-- GIVEN ENTRIES follows --

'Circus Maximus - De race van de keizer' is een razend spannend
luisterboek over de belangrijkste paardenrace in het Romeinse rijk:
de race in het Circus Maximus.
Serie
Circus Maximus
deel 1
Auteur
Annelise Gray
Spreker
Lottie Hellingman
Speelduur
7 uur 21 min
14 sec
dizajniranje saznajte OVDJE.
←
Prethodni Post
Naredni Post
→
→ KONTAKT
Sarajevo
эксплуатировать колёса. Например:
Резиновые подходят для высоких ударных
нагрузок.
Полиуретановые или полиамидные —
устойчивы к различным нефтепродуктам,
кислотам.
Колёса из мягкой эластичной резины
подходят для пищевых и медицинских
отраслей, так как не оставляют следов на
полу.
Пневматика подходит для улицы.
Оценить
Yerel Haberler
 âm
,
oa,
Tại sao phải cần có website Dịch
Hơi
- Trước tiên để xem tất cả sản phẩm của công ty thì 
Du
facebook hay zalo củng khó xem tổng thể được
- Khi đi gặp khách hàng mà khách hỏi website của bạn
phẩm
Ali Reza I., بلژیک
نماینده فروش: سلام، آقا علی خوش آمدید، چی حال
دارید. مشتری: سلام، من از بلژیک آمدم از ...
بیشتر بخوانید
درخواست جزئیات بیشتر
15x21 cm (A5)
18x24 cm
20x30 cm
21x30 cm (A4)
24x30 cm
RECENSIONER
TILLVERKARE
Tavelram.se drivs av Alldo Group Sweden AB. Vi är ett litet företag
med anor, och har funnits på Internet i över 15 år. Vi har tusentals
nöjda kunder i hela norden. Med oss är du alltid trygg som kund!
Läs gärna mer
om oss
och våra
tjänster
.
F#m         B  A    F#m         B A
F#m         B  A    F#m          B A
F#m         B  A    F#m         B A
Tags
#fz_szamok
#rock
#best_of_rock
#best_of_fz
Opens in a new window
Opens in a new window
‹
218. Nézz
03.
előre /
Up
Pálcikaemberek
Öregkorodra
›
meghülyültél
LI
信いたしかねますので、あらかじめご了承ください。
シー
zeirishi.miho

-- GIVEN ENTRIES concluded --

● **WORK ITEM**: Copy down every line of the entries containing the word "بیشتر".

● **RESPONSE BOX**:
بیشتر بخوانید
درخواست جزئیات بیشتر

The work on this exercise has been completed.